もう少しこの人に対して考えを改めなくてはいけない――デュシアンはそう思った。
それは《禁呪の魔女》という偏見のことだけではなく、見た目からの判断をも改めるということである。
派手気味の服装や派手なつくりの美女ということで、どうしても少し不誠実に見えてしまうのだが、彼女は不誠実どころか、
とても義理堅い一面を持っている。彼女のことばと口調、その浮かべる表情がそれを物語っていた。

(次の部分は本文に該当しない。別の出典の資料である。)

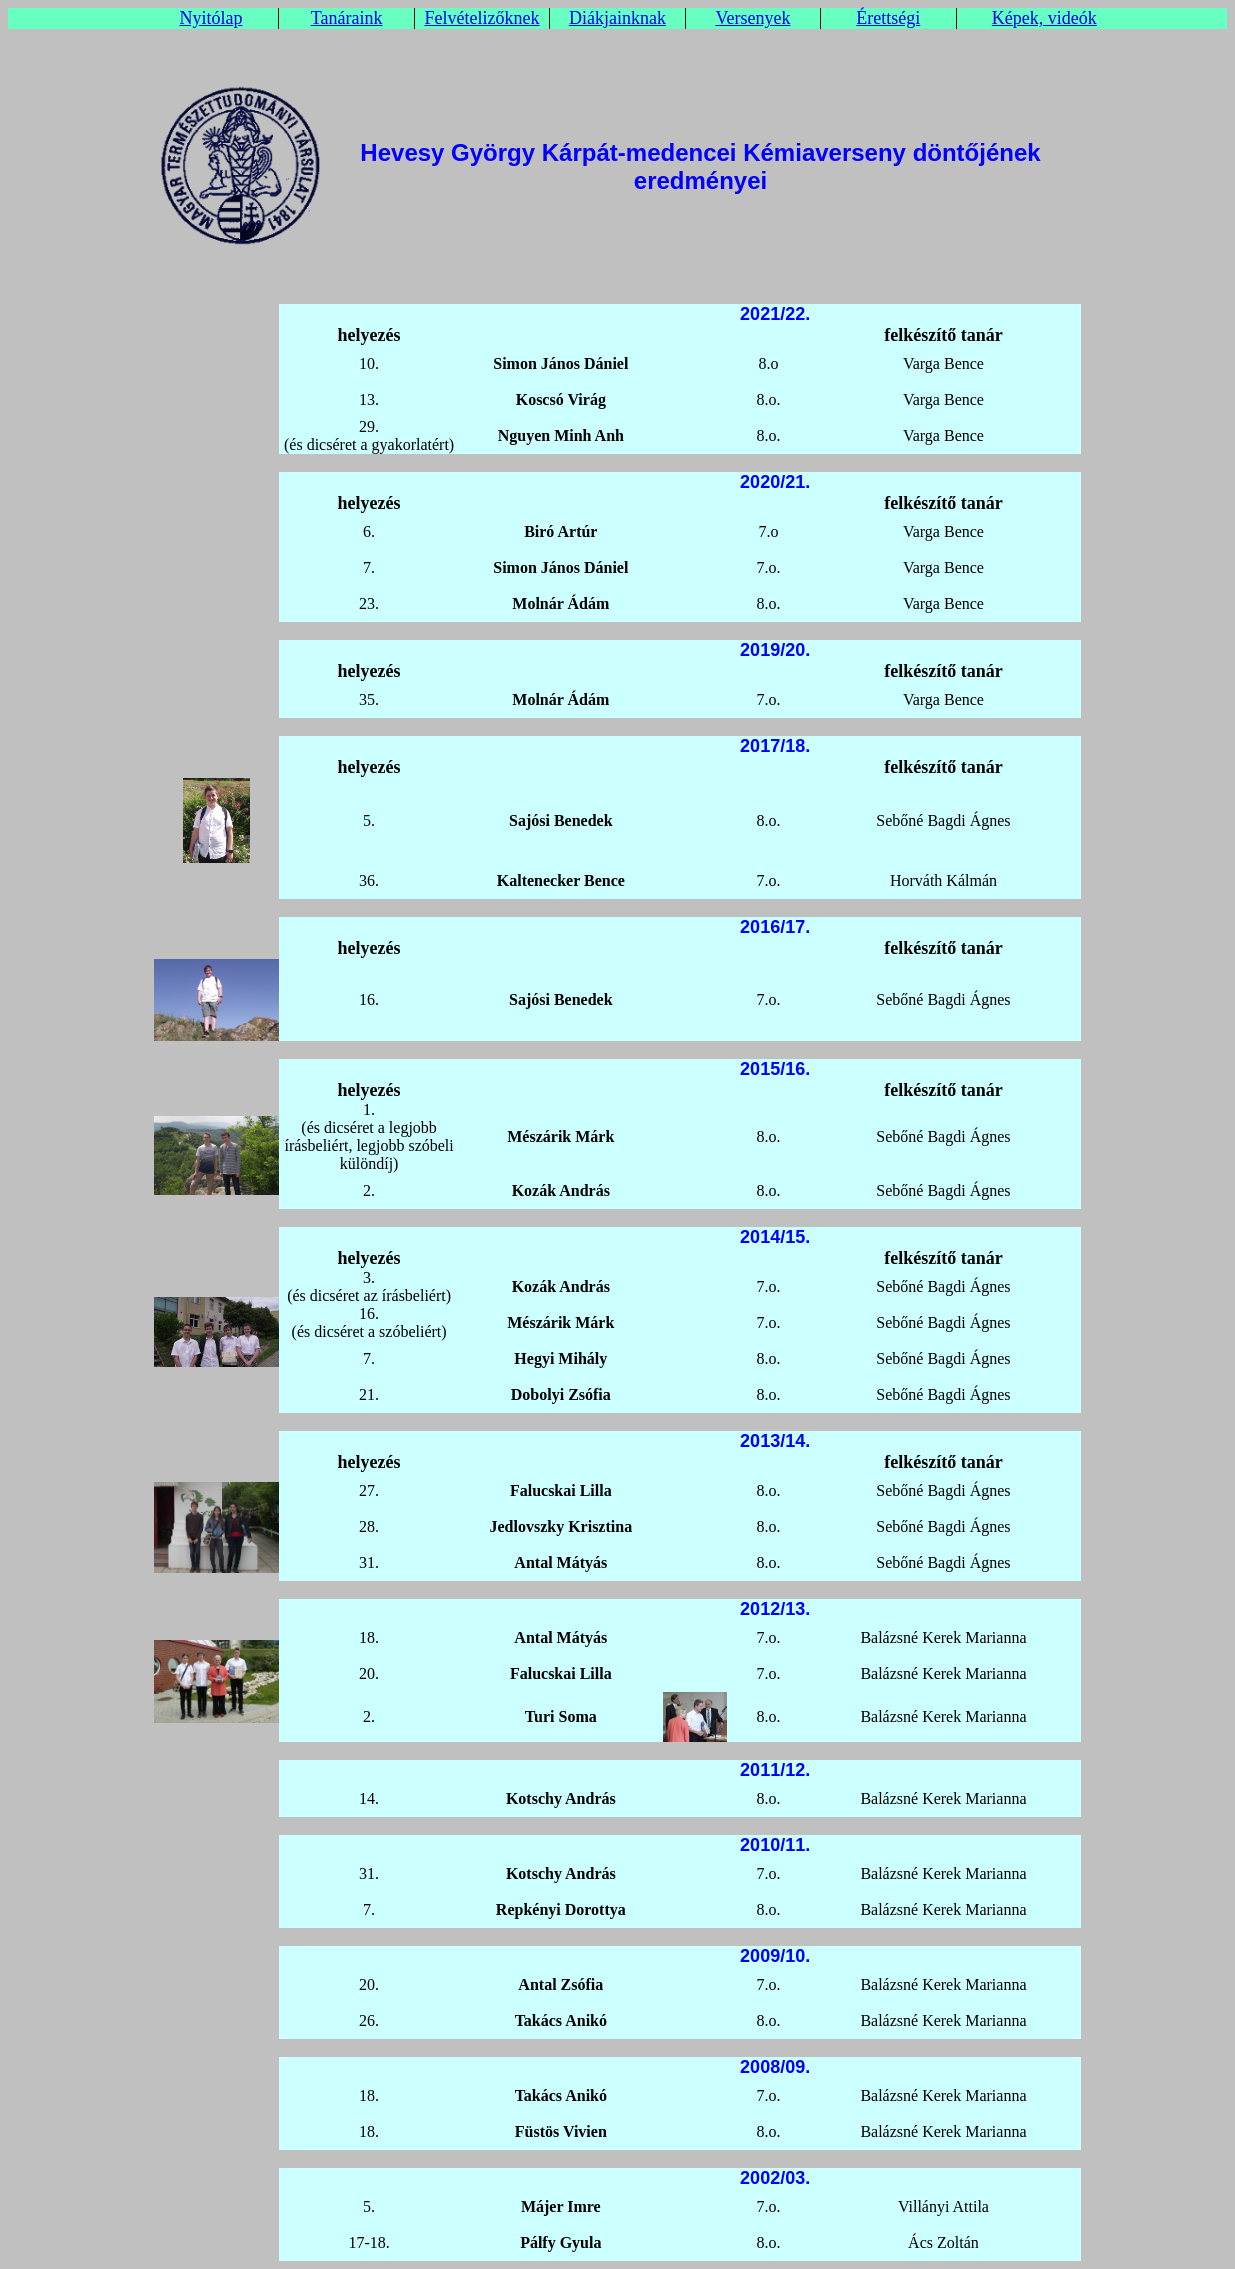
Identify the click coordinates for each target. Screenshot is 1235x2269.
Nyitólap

「アミュレットは二日ぐらいで調整できるわ。ダグラス先生の研究室の隣りの部屋を借りるから、
そこに調整のために明日と明後日来てもらってもいいかしら? 本人がいないと調整が難しいのよね」
リディスは長い髪を肩から払いながら、小首を傾げた。それは男であれば一様にして釘付けになるであろう艶やかな仕草であり、
女のデュシアンもやや胸がどきどきしてしまった。。
「部屋を借りるって――、ここでは出来ないのですか?」
ここは変に気になる物が多すぎて落ちつかない部屋であるが、別室、しかもダグラス将軍の部屋の隣りというのは、
またちがった意味で緊張を誘うものなので、つい尋ねてしまった。
リディスは少し戸惑ったような表情で瞳をさ迷わせたので、何かおかしな事を聞いてしまったのだろうかとデュシアンは困惑した。
「……ここに出入りするのは貴方にとって好ましくないわ」
やっと意を決したようにリディスは口元に手を当てながら、言い辛そうに視線をまだデュシアンから反らしたままだった。
「え?」
意味がわからず、眉を潜めた。
リディスは意を決したように大きく息を吐くと、諦めたように肩をすくめた。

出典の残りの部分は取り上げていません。